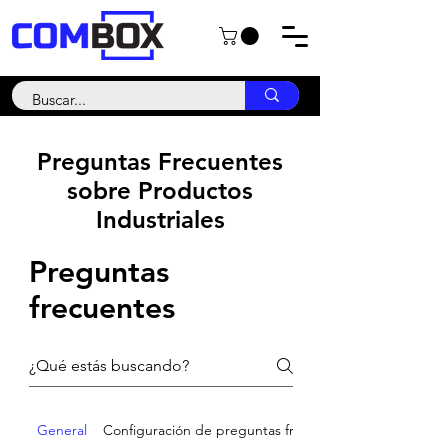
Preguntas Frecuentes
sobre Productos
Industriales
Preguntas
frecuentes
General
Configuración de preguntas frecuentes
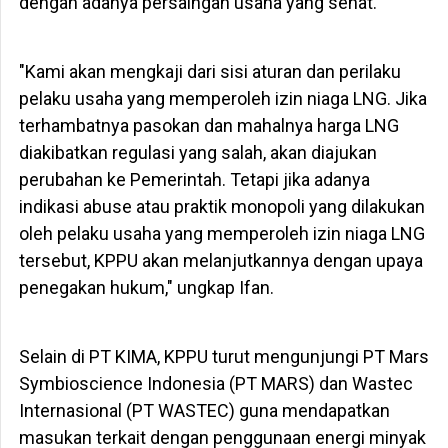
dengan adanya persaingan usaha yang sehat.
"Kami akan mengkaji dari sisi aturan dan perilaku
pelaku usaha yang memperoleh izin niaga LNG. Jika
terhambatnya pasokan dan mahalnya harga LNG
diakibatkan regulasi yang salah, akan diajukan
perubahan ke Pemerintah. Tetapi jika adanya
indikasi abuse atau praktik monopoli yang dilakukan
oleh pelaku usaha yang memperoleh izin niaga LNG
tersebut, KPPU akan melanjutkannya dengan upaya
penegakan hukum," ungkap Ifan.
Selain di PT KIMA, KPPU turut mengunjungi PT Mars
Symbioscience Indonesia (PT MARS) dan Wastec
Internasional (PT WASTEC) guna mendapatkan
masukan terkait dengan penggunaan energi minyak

.....

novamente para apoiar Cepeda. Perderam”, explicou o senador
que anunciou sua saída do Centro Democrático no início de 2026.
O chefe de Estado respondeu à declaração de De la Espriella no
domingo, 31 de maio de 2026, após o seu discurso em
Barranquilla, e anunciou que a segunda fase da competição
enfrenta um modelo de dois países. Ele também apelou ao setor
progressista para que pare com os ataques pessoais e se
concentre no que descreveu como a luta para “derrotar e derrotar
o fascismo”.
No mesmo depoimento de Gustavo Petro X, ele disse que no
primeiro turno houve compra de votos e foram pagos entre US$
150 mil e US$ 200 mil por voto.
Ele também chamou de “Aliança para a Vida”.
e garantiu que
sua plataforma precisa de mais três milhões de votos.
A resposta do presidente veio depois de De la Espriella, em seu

.....

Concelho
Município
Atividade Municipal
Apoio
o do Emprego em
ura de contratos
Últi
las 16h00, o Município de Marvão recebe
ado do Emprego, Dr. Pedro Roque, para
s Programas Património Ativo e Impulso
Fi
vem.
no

.....

Task statement | Your task is to gather all lines from the entries above that hold the word "também".

Task answer |
enfrenta um modelo de dois países. Ele também apelou ao setor
Ele também chamou de “Aliança para a Vida”.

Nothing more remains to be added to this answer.